The term “helper method” is actually a bit of a misnomer. It turns out that the helper method does all the work, and the other method is just a starter. It simply calls the helper method with the initial values that start the recursion.

public double recursiveSum(double[] a) return recursiveSum(a, 0.0, 0);
public double recursiveSum(double[] a, double sum, int index){ if (index == a.length) return sum; sum += a[index]; return recursiveSum(a, sum, index + 1);}

Note that the values used in the starter call to the helper method are the same values used to initialize the local variables in the loop example. We initialize the variable used to keep track of the sum to 0.0, and we initialize the variable used to keep track of the index to 0.
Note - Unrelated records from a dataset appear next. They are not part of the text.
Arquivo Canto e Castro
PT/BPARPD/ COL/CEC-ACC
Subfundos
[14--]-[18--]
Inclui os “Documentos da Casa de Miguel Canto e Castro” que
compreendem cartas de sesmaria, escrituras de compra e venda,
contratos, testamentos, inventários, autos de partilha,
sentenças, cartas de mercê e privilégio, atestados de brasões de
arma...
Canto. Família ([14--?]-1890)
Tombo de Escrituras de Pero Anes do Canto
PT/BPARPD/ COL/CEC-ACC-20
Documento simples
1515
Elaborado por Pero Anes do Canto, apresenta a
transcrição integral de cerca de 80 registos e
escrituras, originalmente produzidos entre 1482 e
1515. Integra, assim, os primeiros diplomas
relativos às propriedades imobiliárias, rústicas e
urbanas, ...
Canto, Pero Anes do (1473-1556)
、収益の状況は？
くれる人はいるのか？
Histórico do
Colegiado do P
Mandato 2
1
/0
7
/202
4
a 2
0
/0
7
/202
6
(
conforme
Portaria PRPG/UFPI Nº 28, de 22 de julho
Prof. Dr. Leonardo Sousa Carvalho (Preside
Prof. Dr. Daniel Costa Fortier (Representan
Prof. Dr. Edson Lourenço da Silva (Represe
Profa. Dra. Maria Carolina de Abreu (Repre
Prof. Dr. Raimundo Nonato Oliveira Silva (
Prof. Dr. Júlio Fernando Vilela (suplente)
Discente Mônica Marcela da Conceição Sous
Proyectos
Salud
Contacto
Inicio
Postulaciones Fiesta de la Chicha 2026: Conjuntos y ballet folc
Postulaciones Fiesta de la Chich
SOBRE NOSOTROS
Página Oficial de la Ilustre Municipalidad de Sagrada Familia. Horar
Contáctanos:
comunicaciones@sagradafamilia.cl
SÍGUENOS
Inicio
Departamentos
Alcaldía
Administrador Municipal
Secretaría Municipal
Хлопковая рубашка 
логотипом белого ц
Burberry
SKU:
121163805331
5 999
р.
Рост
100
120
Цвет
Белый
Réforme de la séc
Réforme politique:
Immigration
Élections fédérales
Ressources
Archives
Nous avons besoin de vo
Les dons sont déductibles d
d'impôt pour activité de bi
Earlier, I said that local variables are useless in the context of recursion. This isn’t completely true, because the method parameters are indeed local variables. They work for recursion because new ones are created every time the method is called. When the recursion is executed, there are many method calls being stored in the call stack, and as a result there are many copies of the local variables.

You might ask, “If the helper method does all the work, why do we even need the starter method? Why don’t we just call the helper method with the initial values, and then you only need to write one method?”

Husk, at vi prøvede at erstatte metoden, der brugte en for-loop. Denne metode var enkel. Det tog en matrix som parameter og returnerede summen af ​​matrixen som en dobbelt. Hvis vi udskiftede denne metode med en, der tog tre parametre, skulle vi huske at kalde den med de rigtige startværdier. Hvis en anden ville bruge din metode, ville det være umuligt, hvis han eller hun ikke kendte startværdierne.

Af disse grunde er det fornuftigt at tilføje en anden metode, der tager sig af disse startværdier for os.

Afslutter

Rekursion er et ret udfordrende koncept, men du klarede det helt til slutningen af ​​min forklaring. Jeg håber, du forstår magien lidt bedre. Nu giver jeg dig officielt titlen "Grand-Wizard of Recursion." Tillykke!